Task instructions
Your response should be the lines from the one containing "cxVLCRecorder.h" through the end of the material, copied exactly and with nothing added.

Records for this exercise
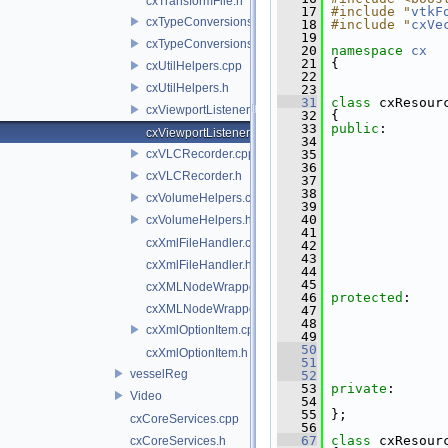
cxTransformFile.h
   17
#include "
vtkF
cxTypeConversions.cpp
   18
#include "
cxVe
   19
cxTypeConversions.h
   20
namespace 
cx
   21
 {
cxUtilHelpers.cpp
   22
cxUtilHelpers.h
   23
   31
class 
cxResour
cxViewportListener.cpp
   32
 {
   33
public
:
cxViewportListener.h
   34
cxVLCRecorder.cpp
   35
   36
cxVLCRecorder.h
   37
   38
cxVolumeHelpers.cpp
   39
   40
cxVolumeHelpers.h
   41
cxXmlFileHandler.cpp
   42
   43
cxXmlFileHandler.h
   44
   45
cxXMLNodeWrapper.cpp
   46
protected
:
cxXMLNodeWrapper.h
   47
   48
cxXmlOptionItem.cpp
   49
   50
cxXmlOptionItem.h
   51
               
vesselReg
   52
   53
private
:
Video
   54
               
   55
 };
cxCoreServices.cpp
   56
   67
class 
cxResour
cxCoreServices.h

Final answer
cxVLCRecorder.h
   37
   38
cxVolumeHelpers.cpp
   39
   40
cxVolumeHelpers.h
   41
cxXmlFileHandler.cpp
   42
   43
cxXmlFileHandler.h
   44
   45
cxXMLNodeWrapper.cpp
   46
protected
:
cxXMLNodeWrapper.h
   47
   48
cxXmlOptionItem.cpp
   49
   50
cxXmlOptionItem.h
   51
               
vesselReg
   52
   53
private
:
Video
   54
               
   55
 };
cxCoreServices.cpp
   56
   67
class 
cxResour
cxCoreServices.h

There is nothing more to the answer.